> Policy News -February 15, 2006
>
> OMB proposals aim to harmonize federal risk assessments
> New proposals urge federal risk assessors to move away from worst-case
> scenarios.
>
> On January 9, the White House Office of Management and Budget (OMB)
> released a draft bulletin outlining, for the first time, proposals on
> how federal regulatory agencies should assess the likelihood and
> severity of risks before they issue rules, policies, or
> recommendations.
>
> The draft proposals would apply to many controversial U.S. EPA risk
> assessments, such as the reference dose for the rocket-fuel
> contaminant perchlorate and national air quality standards. The new
> guidelines would also encompass EPA's Integrated Risk Information
> System data and the U.S. Food and Drug Administration's tolerances for
> food contaminants.
>
> The bulletin's proposals specify that independent analysts must be
> able to reproduce government assessments with the same data and
> models. The changes would also place more emphasis on scientific
> uncertainty and genetic variability and intensify the focus on
> "middle" estimates of risk-the most likely scenario for most
> people-rather than a worst-case scenario for small numbers of people.

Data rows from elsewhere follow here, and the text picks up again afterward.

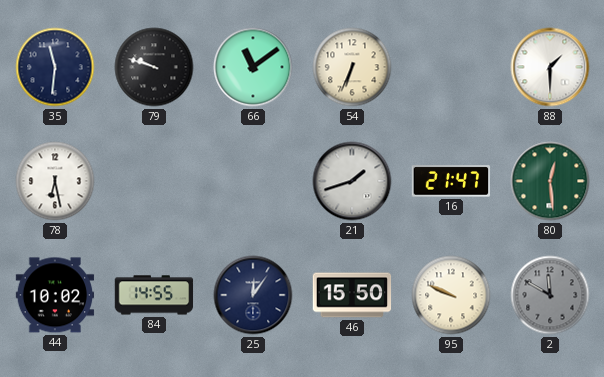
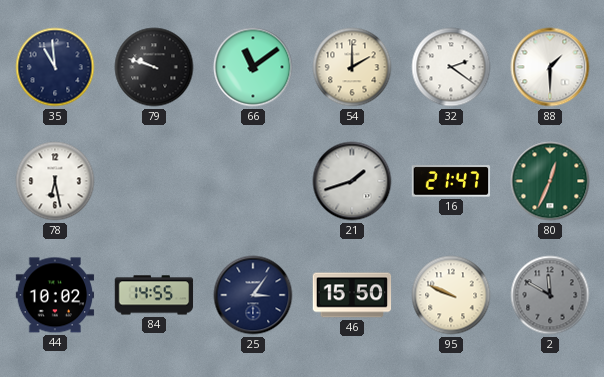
35: 11:31 -> 10:59
54: 6:34 -> 2:00
32: none -> 2:21
80: 12:29 -> 12:34
25: 12:06 -> 3:06
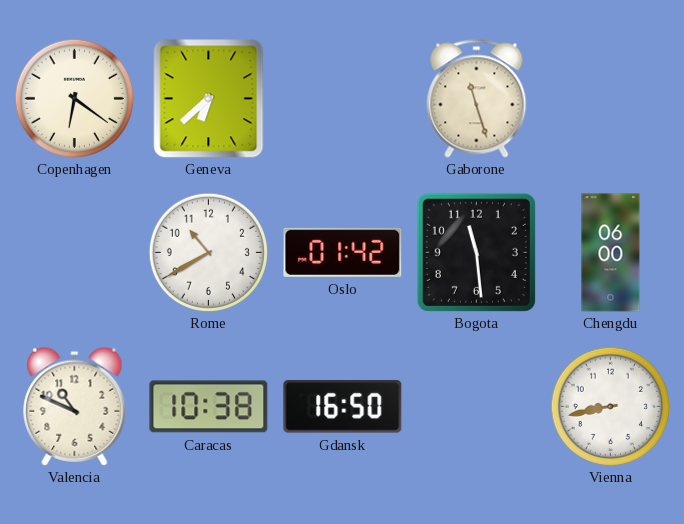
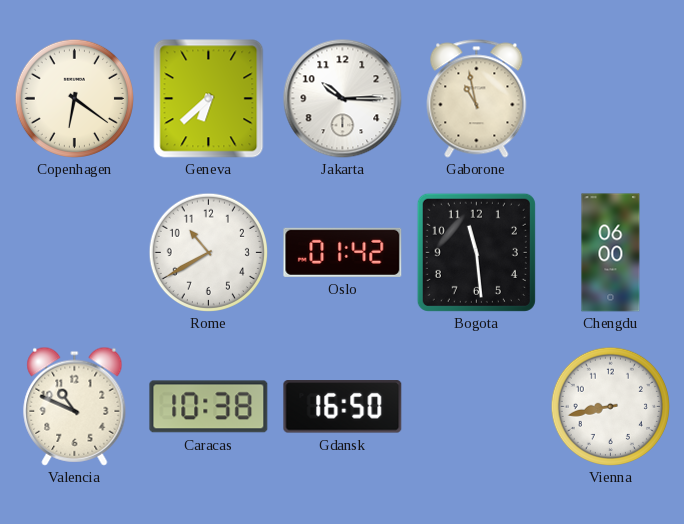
Jakarta: none -> 10:15
Gaborone: 11:27 -> 10:58
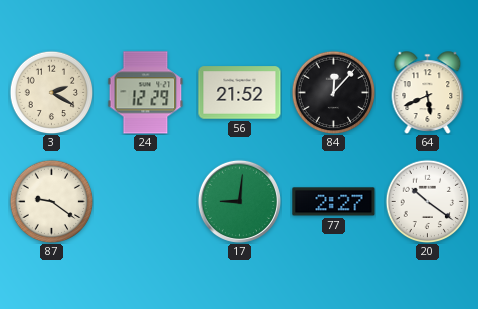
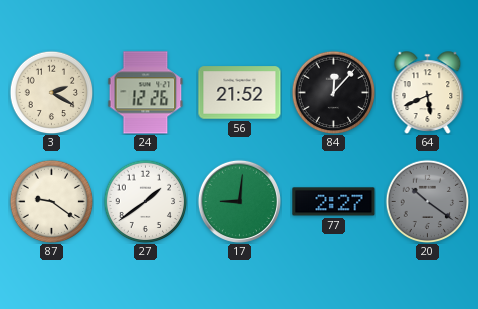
24: 12:29 -> 12:26
27: none -> 1:39
20 dial: white -> grey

> For low-dose-chemical risks, the bulletin asks federal agencies to
> make a stronger case that an actual adverse effect is observed and not
> just a subtle marker of exposure.
>
> The bulletin focuses on the technical aspects of risk assessment,
> rather than risk management or risk communication. OMB plans to
> finalize the guidelines later this year after a National Academy of
> Sciences review and public comment period, which ends on June 15.
>
> The proposals follow new guidelines for peer review, data quality, and
> cost-benefit analyses of regulations, which have been put forth since
> well-known risk assessment expert John Graham became the administrator
> of OMB's Office of Information and Regulatory Affairs five years ago.
>
> Public-health interest groups and advocates of government efficiency
> call this draft bulletin "significant". Former OMB official Jim Tozzi,
> who is now president of the conservative policy analysis group Center
> for Regulatory Effectiveness, says that the bulletin's recommendation
> will make it harder for agencies to make risks sound scarier than they
> really are. "Agencies will have to compare the risk they assess to a
> risk that is familiar to most people," he says. "[That] reduces an
> agency's flexibility to pick and choose to suit their agenda."
>
> But regulatory analyst Robert Shull with the liberal group OMB Watch
> calls the bulletin troubling. "It is also the latest element in a
> sequence of policy changes designed to undermine protective policies
> by shifting attention away from polluters and onto the regulatory
> protections themselves," he says.
>
> Experts also note that the bulletin defines "an adverse effect" as
> implying "some functional impairment or pathologic lesion that affects
> the performance of the whole organism or reduces an organism's ability
> to withstand or respond to additional environmental challenges." This
> significantly affects a determination crucial in risk analysis, says
> Harvard Center for Risk Analysis director James Hammitt. "Reference
> doses and other limits are often set on the 'most conservative' [i.e.,
> smallest] dose that shows an 'adverse effect' in laboratory animals,"
> he points out. "So defining what measurable effects count as adverse
> can be very important."
>
> But Andrew Maier, the assistant director for the nonprofit group
> Toxicology Excellence for Risk Assessment, says that this is an
> ongoing problem for all risk assessments. "We are getting better at
> understanding the biology, but that doesn't make it easier to
> understand the risk. Often, it is not as simple as, 'Yes, it does
> cause an adverse effect' or 'No, it doesn't,'" he says.
>
> Maier notes that most of the bulletin is consistent with evolving best
> practices in risk assessment, which present risk numbers along with
> upper and lower bounds. He adds that such an assessment is
> "intellectually honest" but that what's missing is guidance on how
> risk managers should use the range or interpret the number.